Is the beginning of the 112th Congress the end of Obamacare?
With trademark lachrymosity, Congressman John A. Boehner accepted the gavel of the House of Representatives Wednesday from outgoing Speaker Nancy Pelosi. Presiding over his maiden session in the “people’s House,” Boehner aptly expounded on “the people’s” will and the urgency of enacting it during the already-fleeting tenure of the 112th Congress. “The people voted to end business as usual,” the speaker said, “and today we begin carrying out their instructions.” More than empty rhetoric, Speaker Boehner leads an ambitious Republican constituency, which has already seized both horns of the national dilemma: the looming prospect of the unpopular healthcare legislation passed by President Obama and the previous Congress, and the unmanageability of federal spending. Both pit Republicans directly against the agenda President Obama has aggressively led for the past two years. This time around, however, no single party holds many trump cards.

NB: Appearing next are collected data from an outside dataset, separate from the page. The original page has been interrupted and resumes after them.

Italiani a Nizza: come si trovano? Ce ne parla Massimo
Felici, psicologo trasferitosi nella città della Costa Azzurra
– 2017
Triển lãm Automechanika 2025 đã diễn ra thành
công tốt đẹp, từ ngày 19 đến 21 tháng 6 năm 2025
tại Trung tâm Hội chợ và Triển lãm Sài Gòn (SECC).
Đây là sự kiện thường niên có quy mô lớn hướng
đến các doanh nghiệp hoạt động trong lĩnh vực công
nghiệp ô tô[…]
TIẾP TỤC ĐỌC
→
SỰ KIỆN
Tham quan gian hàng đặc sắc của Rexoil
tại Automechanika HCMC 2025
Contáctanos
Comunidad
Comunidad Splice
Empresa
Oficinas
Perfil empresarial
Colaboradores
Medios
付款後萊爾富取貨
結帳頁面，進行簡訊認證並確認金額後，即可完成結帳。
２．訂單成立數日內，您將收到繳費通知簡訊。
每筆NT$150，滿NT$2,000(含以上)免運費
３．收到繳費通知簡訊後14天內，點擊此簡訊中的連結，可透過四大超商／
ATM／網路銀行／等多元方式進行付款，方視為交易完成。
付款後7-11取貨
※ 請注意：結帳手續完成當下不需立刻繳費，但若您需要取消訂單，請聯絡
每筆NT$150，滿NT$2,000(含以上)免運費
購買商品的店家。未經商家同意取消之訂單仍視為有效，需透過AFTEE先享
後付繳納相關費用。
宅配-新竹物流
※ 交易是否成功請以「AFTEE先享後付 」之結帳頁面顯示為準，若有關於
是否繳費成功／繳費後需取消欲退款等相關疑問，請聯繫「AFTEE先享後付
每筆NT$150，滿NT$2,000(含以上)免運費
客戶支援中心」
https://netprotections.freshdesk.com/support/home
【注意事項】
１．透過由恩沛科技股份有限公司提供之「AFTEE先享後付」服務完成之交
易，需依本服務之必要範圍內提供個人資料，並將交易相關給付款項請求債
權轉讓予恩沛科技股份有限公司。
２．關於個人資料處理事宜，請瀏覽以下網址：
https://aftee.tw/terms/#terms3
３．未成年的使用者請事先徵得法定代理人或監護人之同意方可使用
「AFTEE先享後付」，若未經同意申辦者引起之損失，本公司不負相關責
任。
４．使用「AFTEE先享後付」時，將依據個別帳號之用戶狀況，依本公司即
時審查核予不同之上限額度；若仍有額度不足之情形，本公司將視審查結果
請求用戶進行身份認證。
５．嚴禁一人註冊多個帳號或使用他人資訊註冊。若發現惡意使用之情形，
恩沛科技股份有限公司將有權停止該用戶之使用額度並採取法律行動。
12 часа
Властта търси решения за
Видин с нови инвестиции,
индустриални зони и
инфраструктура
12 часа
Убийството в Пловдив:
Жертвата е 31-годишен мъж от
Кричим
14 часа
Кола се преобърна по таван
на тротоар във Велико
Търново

A few hours after representatives were sworn into office, the now Republican-led House enacted a number of new rules to address spending and taxation. A Democratically-controlled House in 2007 instituted the “pay-go” policy, essentially requiring that new spending be offset by spending cuts or tax increases. Today’s Republicans have replaced this policy with what they call “cut-go,” or requiring spending cuts and prohibiting tax increases for new spending. Taxes, on the other hand, can be cut even without an offset in spending reductions elsewhere. This maneuver has prompted many on the Left to accuse Republicans of hypocrisy with respect to their seriousness toward reducing the deficit. This criticism, however, ignores the potential for diverting revenue to the deficit from desperately-needed government downsizing. As GOP leaders have frequently argued, “We don’t have a revenue problem. We have a spending problem.”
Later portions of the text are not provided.